Material to process -
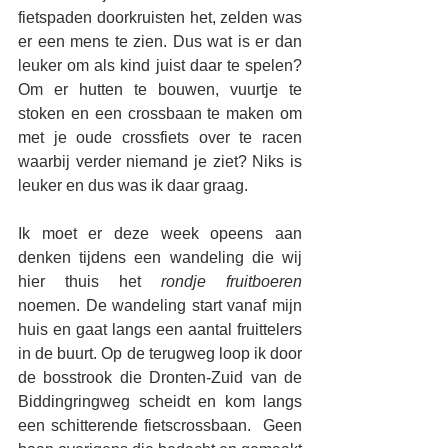
fietspaden doorkruisten het, zelden was 
er een mens te zien. Dus wat is er dan 
leuker om als kind juist daar te spelen? 
Om er hutten te bouwen, vuurtje te 
stoken en een crossbaan te maken om 
met je oude crossfiets over te racen 
waarbij verder niemand je ziet? Niks is 
leuker en dus was ik daar graag.
Ik moet er deze week opeens aan 
denken tijdens een wandeling die wij 
hier thuis het 
rondje fruitboeren
noemen. De wandeling start vanaf mijn 
huis en gaat langs een aantal fruittelers 
in de buurt. Op de terugweg loop ik door 
de bosstrook die Dronten-Zuid van de 
Biddingringweg scheidt en kom langs 
een schitterende fietscrossbaan.  Geen 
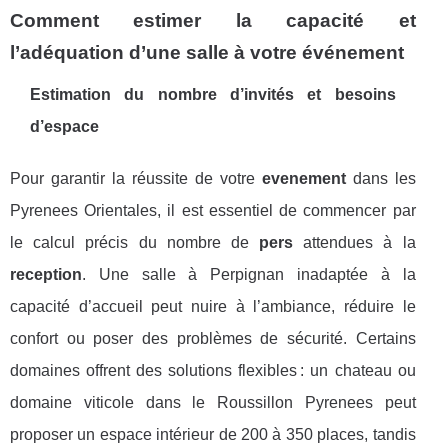
Comment estimer la capacité et
l’adéquation d’une salle à votre événement
Estimation du nombre d’invités et besoins
d’espace
Pour garantir la réussite de votre
evenement
dans les
Pyrenees Orientales, il est essentiel de commencer par
le calcul précis du nombre de
pers
attendues à la
reception
. Une salle à Perpignan inadaptée à la
capacité d’accueil peut nuire à l’ambiance, réduire le
confort ou poser des problèmes de sécurité. Certains
domaines offrent des solutions flexibles : un chateau ou
domaine viticole dans le Roussillon Pyrenees peut
proposer un espace intérieur de 200 à 350 places, tandis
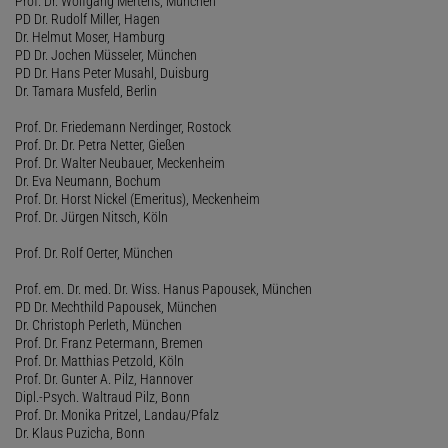
Prof. Dr. Wolfgang Mertens, München
PD Dr. Rudolf Miller, Hagen
Dr. Helmut Moser, Hamburg
PD Dr. Jochen Müsseler, München
PD Dr. Hans Peter Musahl, Duisburg
Dr. Tamara Musfeld, Berlin
Prof. Dr. Friedemann Nerdinger, Rostock
Prof. Dr. Dr. Petra Netter, Gießen
Prof. Dr. Walter Neubauer, Meckenheim
Dr. Eva Neumann, Bochum
Prof. Dr. Horst Nickel (Emeritus), Meckenheim
Prof. Dr. Jürgen Nitsch, Köln
Prof. Dr. Rolf Oerter, München
Prof. em. Dr. med. Dr. Wiss. Hanus Papousek, München
PD Dr. Mechthild Papousek, München
Dr. Christoph Perleth, München
Prof. Dr. Franz Petermann, Bremen
Prof. Dr. Matthias Petzold, Köln
Prof. Dr. Gunter A. Pilz, Hannover
Dipl.-Psych. Waltraud Pilz, Bonn
Prof. Dr. Monika Pritzel, Landau/Pfalz
Dr. Klaus Puzicha, Bonn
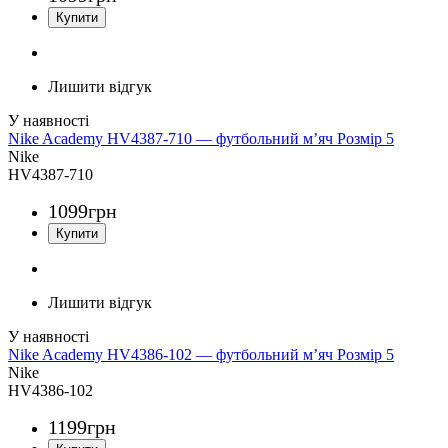
Лишити відгук
Nike Academy HV4387-710 — футбольний м’яч Розмір 5
Nike
HV4387-710
1099
грн
Лишити відгук
Nike Academy HV4386-102 — футбольний м’яч Розмір 5
Nike
HV4386-102
1199
грн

Task -
In the entries above, find every line holding the word "Bonn" and copy it out.

Reply -
Dipl.-Psych. Waltraud Pilz, Bonn
Dr. Klaus Puzicha, Bonn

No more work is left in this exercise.